On 29/11/2019 00:25, Ming Lei wrote:
On Wed, Nov 27, 2019 at 06:02:54PM +0100, Hannes Reinecke wrote:
On 11/26/19 4:54 PM, Ming Lei wrote:
On Tue, Nov 26, 2019 at 12:27:50PM +0100, Hannes Reinecke wrote:
On 11/26/19 12:05 PM, Ming Lei wrote:
[ .. ]
From performance viewpoint, all hctx belonging to this request queue should
share one scheduler tagset in case of BLK_MQ_F_TAG_HCTX_SHARED, cause
driver tag queue depth isn't changed.
Hmm. Now you get me confused.
In an earlier mail you said:
This kind of sharing is wrong, sched tags should be request
queue wide instead of tagset wide, and each request queue has
its own & independent scheduler queue.
as in v2 we _had_ shared scheduler tags, too.
Did I misread your comment above?
Yes, what I meant is that we can't share sched tags in tagset wide.
Now I mean we should share sched tags among all hctxs in same request
queue, and I believe I have described it clearly.
I wonder if this makes a big difference; in the end, scheduler tags are
primarily there to allow the scheduler to queue more requests, and
potentially merge them. These tags are later converted into 'real' ones via
blk_mq_get_driver_tag(), and only then the resource limitation takes hold.
Wouldn't it be sufficient to look at the number of outstanding commands per
queue when getting a scheduler tag, and not having to implement yet another
bitmap?
Firstly too much((nr_hw_queues - 1) times) memory is wasted. Secondly IO
latency could be increased by too deep scheduler queue depth. Finally CPU
could be wasted in the retrying of running busy hw queue.
Wrt. driver tags, this patch may be worse, given the average limit for
each LUN is reduced by (nr_hw_queues) times, see hctx_may_queue().
Another change is bt_wait_ptr(). Before your patches, there is single
.wait_index, now the number of .wait_index is changed to nr_hw_queues.
Also the run queue number is increased a lot in SCSI's IO completion, see
scsi_end_request().
Kashyap Desai has performance benchmark on fast megaraid SSD, and you can
ask him to provide performance data for this patches.

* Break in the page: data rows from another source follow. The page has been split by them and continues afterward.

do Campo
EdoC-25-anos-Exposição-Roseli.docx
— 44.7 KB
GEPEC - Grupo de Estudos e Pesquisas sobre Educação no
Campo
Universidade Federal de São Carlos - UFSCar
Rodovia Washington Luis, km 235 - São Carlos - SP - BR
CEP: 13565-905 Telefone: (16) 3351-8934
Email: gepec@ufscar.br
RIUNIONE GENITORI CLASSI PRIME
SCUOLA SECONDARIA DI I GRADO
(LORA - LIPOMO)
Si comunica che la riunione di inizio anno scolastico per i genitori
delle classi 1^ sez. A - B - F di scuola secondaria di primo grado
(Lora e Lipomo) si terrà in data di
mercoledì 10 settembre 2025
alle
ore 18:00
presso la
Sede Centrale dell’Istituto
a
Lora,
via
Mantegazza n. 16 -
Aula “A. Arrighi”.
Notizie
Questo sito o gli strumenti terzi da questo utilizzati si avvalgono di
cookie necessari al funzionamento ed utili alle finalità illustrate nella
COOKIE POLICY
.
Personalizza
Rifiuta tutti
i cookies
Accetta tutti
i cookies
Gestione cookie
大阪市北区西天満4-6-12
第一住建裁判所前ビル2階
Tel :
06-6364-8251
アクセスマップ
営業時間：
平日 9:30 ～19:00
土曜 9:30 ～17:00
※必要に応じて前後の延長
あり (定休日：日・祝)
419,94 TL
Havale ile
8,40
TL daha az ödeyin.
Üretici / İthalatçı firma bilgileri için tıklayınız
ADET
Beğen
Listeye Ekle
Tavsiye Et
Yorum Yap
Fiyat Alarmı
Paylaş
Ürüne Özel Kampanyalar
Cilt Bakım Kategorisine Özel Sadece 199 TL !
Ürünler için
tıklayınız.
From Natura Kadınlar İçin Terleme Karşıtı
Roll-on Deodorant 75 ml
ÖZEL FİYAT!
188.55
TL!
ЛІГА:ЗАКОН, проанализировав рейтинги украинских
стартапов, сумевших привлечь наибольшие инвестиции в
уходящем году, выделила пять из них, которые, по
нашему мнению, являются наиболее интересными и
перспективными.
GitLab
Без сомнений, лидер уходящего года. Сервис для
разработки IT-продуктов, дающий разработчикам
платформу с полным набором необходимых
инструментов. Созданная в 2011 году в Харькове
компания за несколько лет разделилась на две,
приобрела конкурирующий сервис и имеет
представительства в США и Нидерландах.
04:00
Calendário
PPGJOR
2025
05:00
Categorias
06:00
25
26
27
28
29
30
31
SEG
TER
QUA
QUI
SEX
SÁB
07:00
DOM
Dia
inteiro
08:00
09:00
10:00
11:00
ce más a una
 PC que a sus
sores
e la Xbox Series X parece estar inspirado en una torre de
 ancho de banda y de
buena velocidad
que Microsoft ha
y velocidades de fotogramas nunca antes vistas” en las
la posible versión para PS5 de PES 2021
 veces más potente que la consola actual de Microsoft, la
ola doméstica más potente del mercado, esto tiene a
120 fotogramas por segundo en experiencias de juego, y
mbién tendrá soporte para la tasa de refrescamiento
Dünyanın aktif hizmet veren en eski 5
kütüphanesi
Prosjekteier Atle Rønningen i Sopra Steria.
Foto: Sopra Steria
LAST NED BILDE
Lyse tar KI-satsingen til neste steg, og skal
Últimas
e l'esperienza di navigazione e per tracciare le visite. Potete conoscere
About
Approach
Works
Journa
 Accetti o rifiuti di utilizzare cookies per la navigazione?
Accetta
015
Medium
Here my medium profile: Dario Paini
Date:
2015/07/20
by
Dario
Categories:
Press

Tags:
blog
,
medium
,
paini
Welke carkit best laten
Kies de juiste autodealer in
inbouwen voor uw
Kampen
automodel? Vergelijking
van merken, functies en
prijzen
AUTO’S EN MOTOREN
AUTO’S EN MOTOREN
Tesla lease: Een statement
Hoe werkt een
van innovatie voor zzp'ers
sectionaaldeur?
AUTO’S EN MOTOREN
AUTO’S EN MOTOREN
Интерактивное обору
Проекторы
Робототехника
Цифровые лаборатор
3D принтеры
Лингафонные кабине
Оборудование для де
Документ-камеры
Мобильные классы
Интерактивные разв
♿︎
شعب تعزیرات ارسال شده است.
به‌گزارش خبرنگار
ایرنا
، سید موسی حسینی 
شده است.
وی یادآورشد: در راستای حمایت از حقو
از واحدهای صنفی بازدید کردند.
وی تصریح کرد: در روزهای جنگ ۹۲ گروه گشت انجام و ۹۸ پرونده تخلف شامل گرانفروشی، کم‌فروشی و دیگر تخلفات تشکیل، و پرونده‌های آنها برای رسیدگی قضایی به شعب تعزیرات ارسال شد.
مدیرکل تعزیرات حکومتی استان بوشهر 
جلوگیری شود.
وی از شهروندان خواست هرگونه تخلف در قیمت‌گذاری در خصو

On v2 series (which is effectively same as this one [it would be nice if
we had per-patch versioning]), for hisi_sas_v3_hw we get about same
performance as when we use the reply_map, about 3.0M IOPS vs 3.1M IOPS,
respectively.
Without this, we get 700/800K IOPS. I don't know why the performance is
so poor without. Only CPU0 serves the completion interrupts, which could
explain it, but v2 hw can get > 800K IOPS with only 6x SSDs.
Thanks,
John